## YOUR GOAL:
Check every line of the data below for the string "Palatin", and copy the ones that hold it.

[Saved data entries]
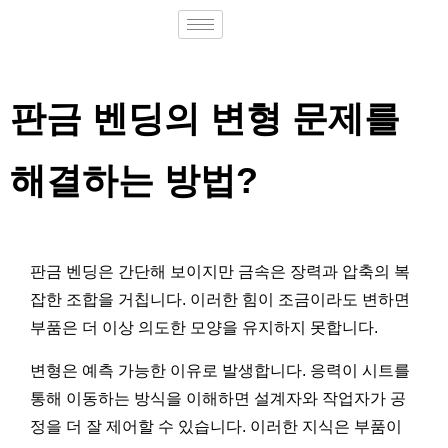
판금 벤딩의 변형 문제를
해결하는 방법?
판금 벤딩은 간단해 보이지만 금속은 장력과 압축의 복
잡한 조합을 거칩니다. 이러한 힘이 조금이라도 변하면
부품은 더 이상 의도한 모양을 유지하지 못합니다.
변형은 예측 가능한 이유로 발생합니다. 응력이 시트를
통해 이동하는 방식을 이해하면 설계자와 작업자가 공
정을 더 잘 제어할 수 있습니다. 이러한 지식은 부품이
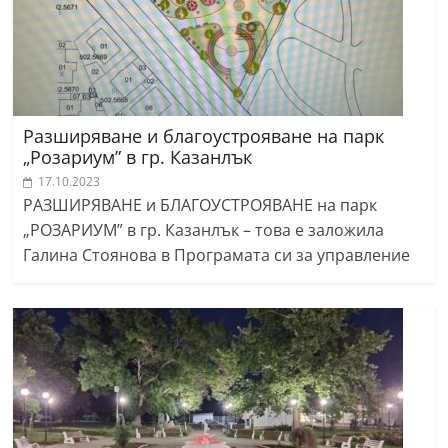
Разширяване и благоустрояване на парк
„Розариум” в гр. Казанлък
17.10.2023
РАЗШИРЯВАНЕ и БЛАГОУСТРОЯВАНЕ на парк
„РОЗАРИУМ” в гр. Казанлък – това е заложила
Галина Стоянова в Програмата си за управление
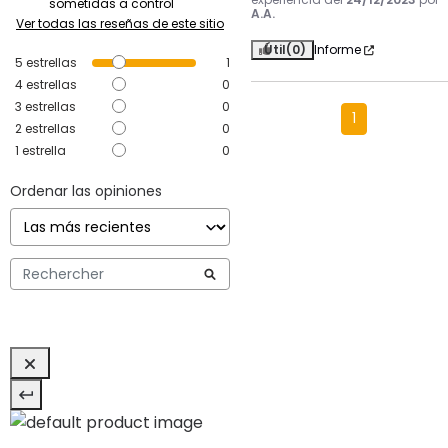
sometidas a control
A.A.
Ver todas las reseñas de este sitio
Útil
(0)
Informe
5
estrellas
1
4
estrellas
0
3
estrellas
0
1
2
estrellas
0
1
estrella
0
Ordenar las opiniones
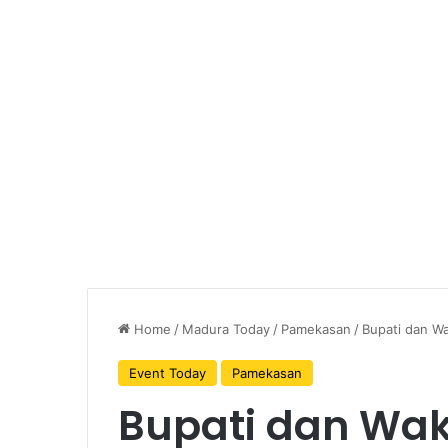
Home
/
Madura Today
/
Pamekasan
/
Bupati dan Wa
Event Today
Pamekasan
Bupati dan Waki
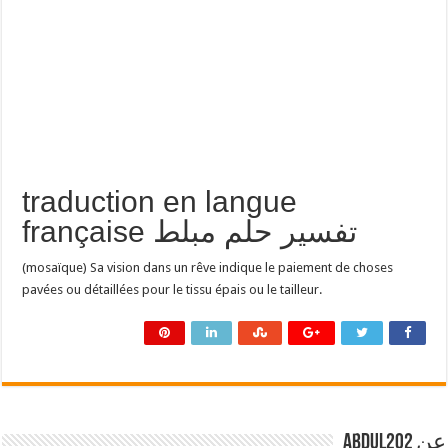
traduction en langue
française تفسير حلم مبلط
(mosaïque) Sa vision dans un rêve indique le paiement de choses
pavées ou détaillées pour le tissu épais ou le tailleur.
عن abdul202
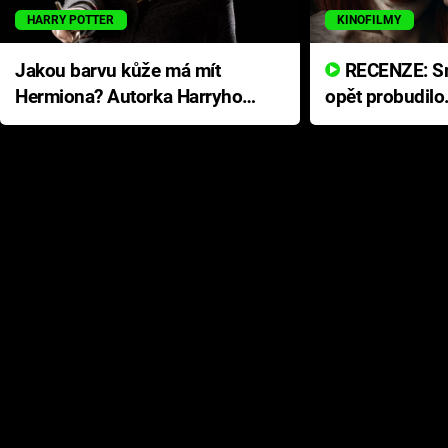
HARRY POTTER
KINOFILMY
Jakou barvu kůže má mít
RECENZE: Smrtelné zlo se
Hermiona? Autorka Harryho
opět probudilo
Pottera přišla s ráznou
přichází s neo
odpovědí
hororovou nab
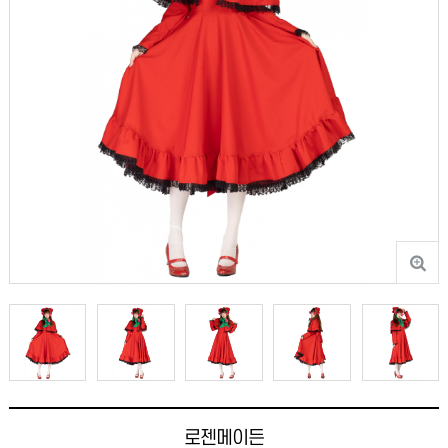
로젠메이든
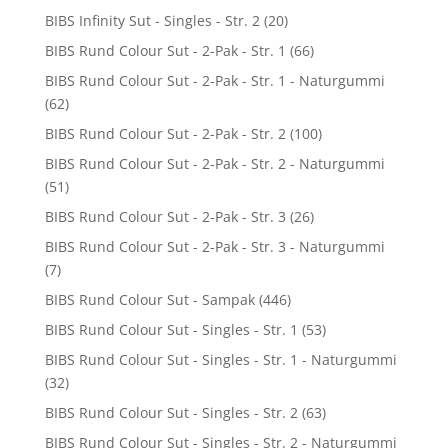
BIBS Infinity Sut - Singles - Str. 2
(20)
BIBS Rund Colour Sut - 2-Pak - Str. 1
(66)
BIBS Rund Colour Sut - 2-Pak - Str. 1 - Naturgummi
(62)
BIBS Rund Colour Sut - 2-Pak - Str. 2
(100)
BIBS Rund Colour Sut - 2-Pak - Str. 2 - Naturgummi
(51)
BIBS Rund Colour Sut - 2-Pak - Str. 3
(26)
BIBS Rund Colour Sut - 2-Pak - Str. 3 - Naturgummi
(7)
BIBS Rund Colour Sut - Sampak
(446)
BIBS Rund Colour Sut - Singles - Str. 1
(53)
BIBS Rund Colour Sut - Singles - Str. 1 - Naturgummi
(32)
BIBS Rund Colour Sut - Singles - Str. 2
(63)
BIBS Rund Colour Sut - Singles - Str. 2 - Naturgummi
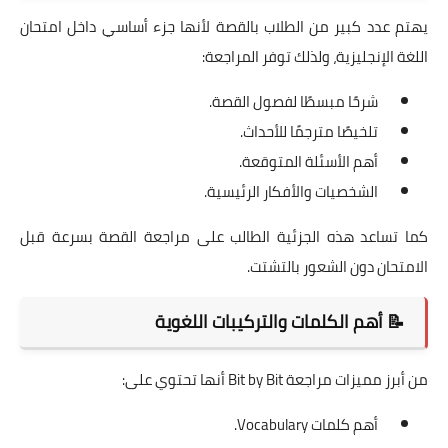
يهتم عدد كبير من الطلاب بالقصة لأنها جزء أساسي داخل امتحان
اللغة الإنجليزية، ولذلك توفر المراجعة:
شرحًا مبسطًا لفصول القصة.
تلخيصًا مترجمًا للأحداث.
أهم الأسئلة المتوقعة.
الشخصيات والأفكار الرئيسية.
كما تساعد هذه الجزئية الطالب على مراجعة القصة بسرعة قبل
الامتحان دون الشعور بالتشتت.
📝 أهم الكلمات والتركيبات اللغوية
من أبرز مميزات مراجعة Bit by Bit أنها تحتوي على:
أهم كلمات Vocabulary.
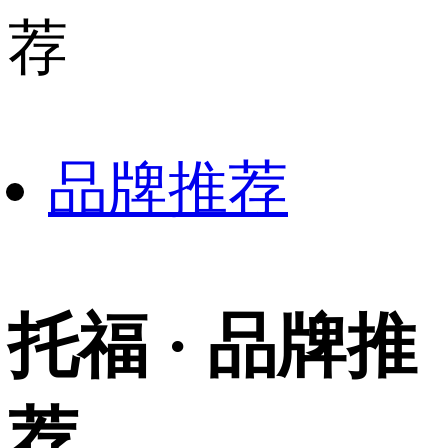
荐
品牌推荐
托福 · 品牌推
荐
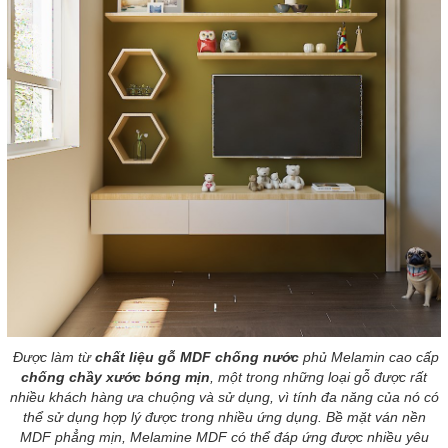
Được làm từ
chất liệu gỗ MDF chống nước
phủ Melamin cao cấp
chống chầy xước bóng mịn
, một trong những loại gỗ được rất
nhiều khách hàng ưa chuộng và sử dụng, vì tính đa năng của nó có
thể sử dụng hợp lý được trong nhiều ứng dụng. Bề mặt ván nền
MDF phẳng mịn, Melamine MDF có thể đáp ứng được nhiều yêu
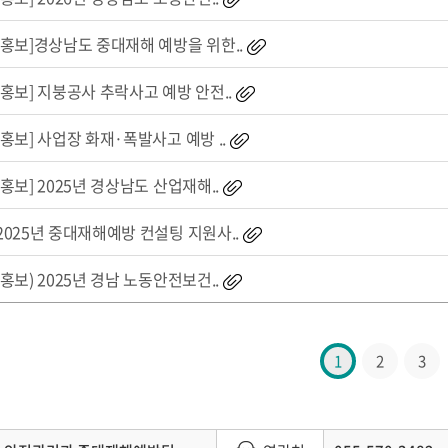
[홍보]경상남도 중대재해 예방을 위한..
[홍보] 지붕공사 추락사고 예방 안전..
[홍보] 사업장 화재·폭발사고 예방 ..
[홍보] 2025년 경상남도 산업재해..
2025년 중대재해예방 컨설팅 지원사..
(홍보) 2025년 경남 노동안전보건..
1
2
3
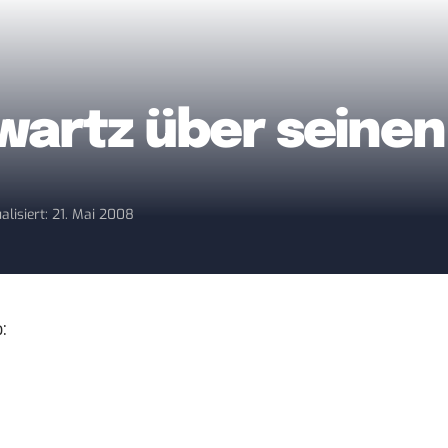
artz über seinen
alisiert: 21. Mai 2008
o
:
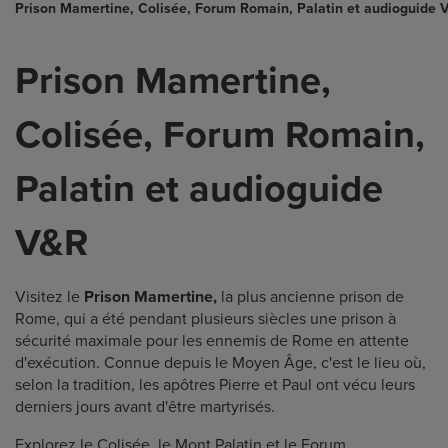
Prison Mamertine, Colisée, Forum Romain, Palatin et audioguide 
Prison Mamertine,
Colisée, Forum Romain,
Palatin et audioguide
V&R
Visitez le
Prison Mamertine,
la plus ancienne prison de
Rome, qui a été pendant plusieurs siècles une prison à
sécurité maximale pour les ennemis de Rome en attente
d'exécution. Connue depuis le Moyen Âge, c'est le lieu où,
selon la tradition, les apôtres Pierre et Paul ont vécu leurs
derniers jours avant d'être martyrisés.
Explorez le Colisée, le Mont Palatin et le Forum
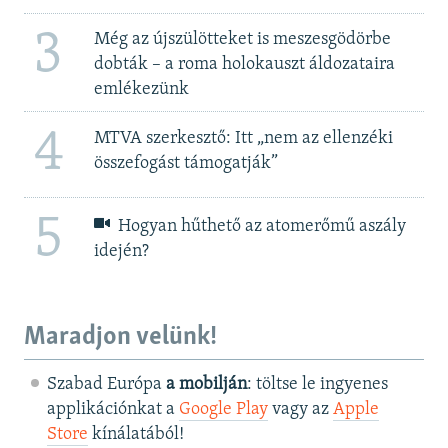
3
Még az újszülötteket is meszesgödörbe
dobták – a roma holokauszt áldozataira
emlékezünk
4
MTVA szerkesztő: Itt „nem az ellenzéki
összefogást támogatják”
5
Hogyan hűthető az atomerőmű aszály
idején?
Maradjon velünk!
Szabad Európa
a mobilján
: töltse le ingyenes
applikációnkat a
Google Play
vagy az
Apple
Store
kínálatából!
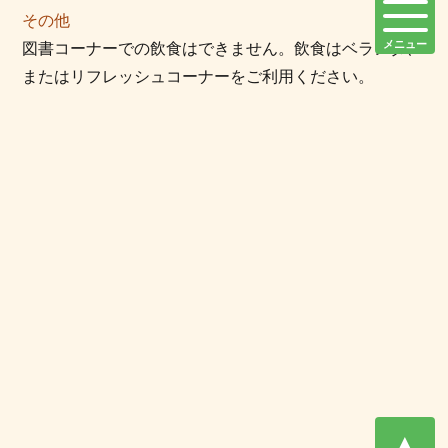
その他
メニュー
図書コーナーでの飲食はできません。飲食はベランダ、
またはリフレッシュコーナーをご利用ください。
▲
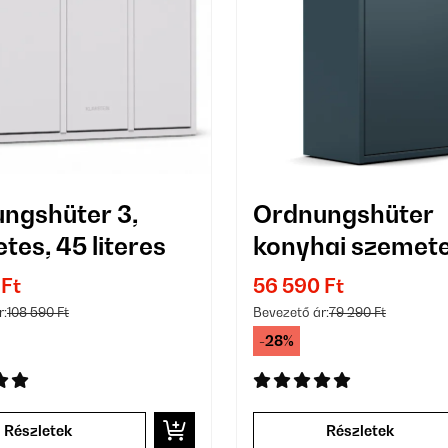
ngshüter 3,
Ordnungshüter
tes, 45 literes
konyhai szemet
L
 Ft
56 590 Ft
r:
108 590 Ft
Bevezető ár:
79 290 Ft
-28%
Részletek
Részletek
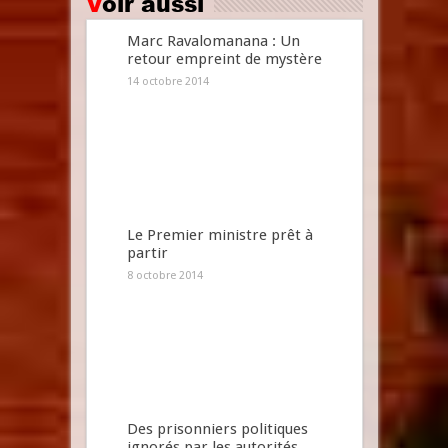
Voir aussi
Marc Ravalomanana : Un
retour empreint de mystère
14 octobre 2014
Le Premier ministre prêt à
partir
8 octobre 2014
Des prisonniers politiques
ignorés par les autorités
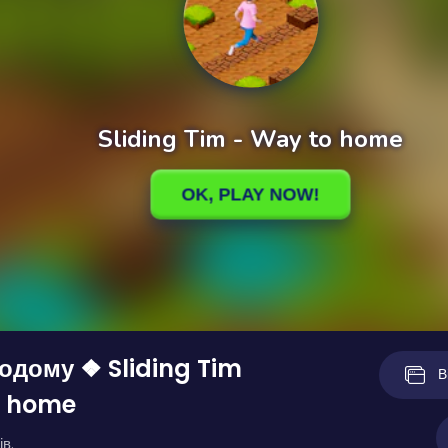
одому ❖ Sliding Tim
В
o home
ів.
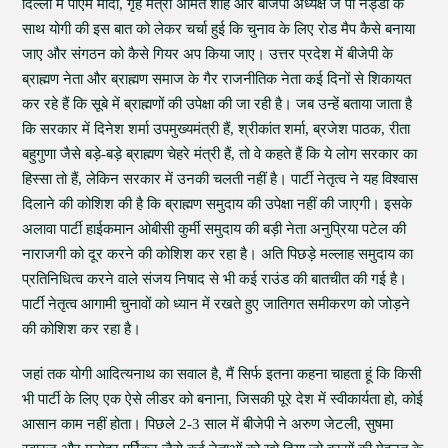
दिल्ली में पीएम मोदी, गृह मंत्री अमित शाह और बीजेपी अध्यक्ष जे पी नड्डा के
साथ योगी की इस बात को लेकर चर्चा हुई कि चुनाव के लिए रोड मैप कैसे बनाया
जाए और संगठन को कैसे गियर अप किया जाए। उत्तर प्रदेश में बीजेपी के
ब्राह्मण नेता और ब्राह्मण समाज के गैर राजनीतिक नेता कई दिनों से शिकायत
कर रहे हैं कि सूबे में ब्राह्मणों की उपेक्षा की जा रही है। जब उन्हें बताया जाता है
कि सरकार में दिनेश शर्मा उपमुख्यमंत्री हैं, श्रीकांत शर्मा, ब्रजेश पाठक, रीता
बहुगुणा जैसे बड़े-बड़े ब्राह्मण चेहरे मंत्री हैं, तो वे कहते हैं कि ये लोग सरकार का
हिस्सा तो हैं, लेकिन सरकार में उनकी चलती नहीं है। पार्टी नेतृत्व ने यह विश्वास
दिलाने की कोशिश की है कि ब्राह्मण समुदाय की उपेक्षा नहीं की जाएगी। इसके
अलावा पार्टी हाईकमान ओबीसी कुर्मी समुदाय की बड़ी नेता अनुप्रिया पटेल की
नाराजगी को दूर करने की कोशिश कर रहा है। अति पिछड़े मल्लाह समुदाय का
प्रतिनिधित्व करने वाले संजय निषाद से भी कई राउंड की बातचीत की गई है।
पार्टी नेतृत्व आगामी चुनावों को ध्यान में रखते हुए जातिगत समीकरण को जोड़ने
की कोशिश कर रहा है।
जहां तक योगी आदित्यनाथ का सवाल है, मैं सिर्फ इतना कहना चाहता हूं कि किसी
भी पार्टी के लिए एक ऐसे लीडर को बनाना, जिसकी पूरे देश में स्वीकार्यता हो, कोई
आसान काम नहीं होता। पिछले 2-3 साल में बीजेपी ने अरुण जेटली, सुषमा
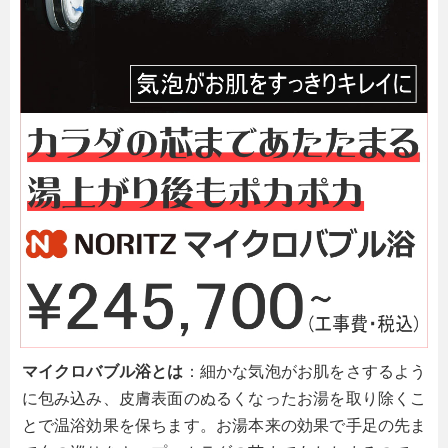
マイクロバブル浴とは
：細かな気泡がお肌をさするよう
に包み込み、皮膚表面のぬるくなったお湯を取り除くこ
とで温浴効果を保ちます。お湯本来の効果で手足の先ま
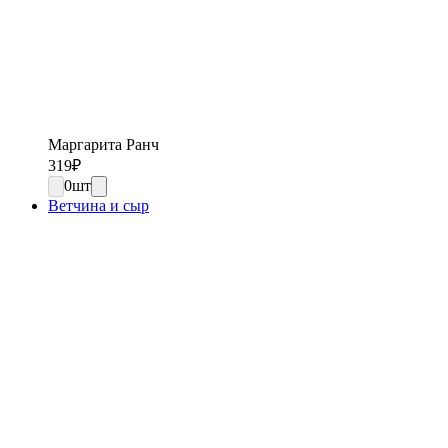
Маргарита Ранч
319
₽
0
шт
Ветчина и сыр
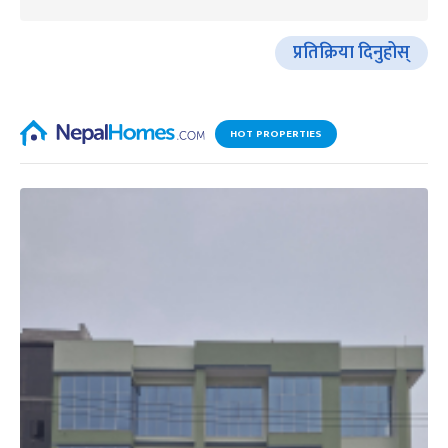
प्रतिक्रिया दिनुहोस्
HOT PROPERTIES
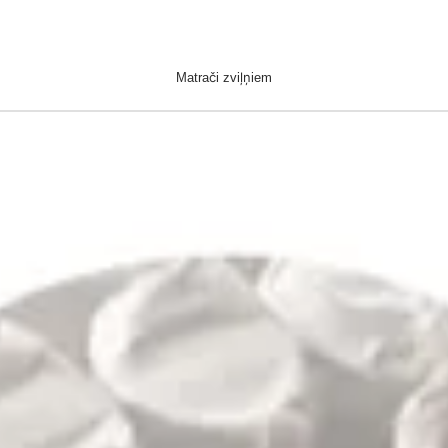
Matrači zviļņiem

## EXERCISE RESULT:
Prison Mamertine, Colisée, Forum Romain, Palatin et audioguide 
Palatin et audioguide
Explorez le Colisée, le Mont Palatin et le Forum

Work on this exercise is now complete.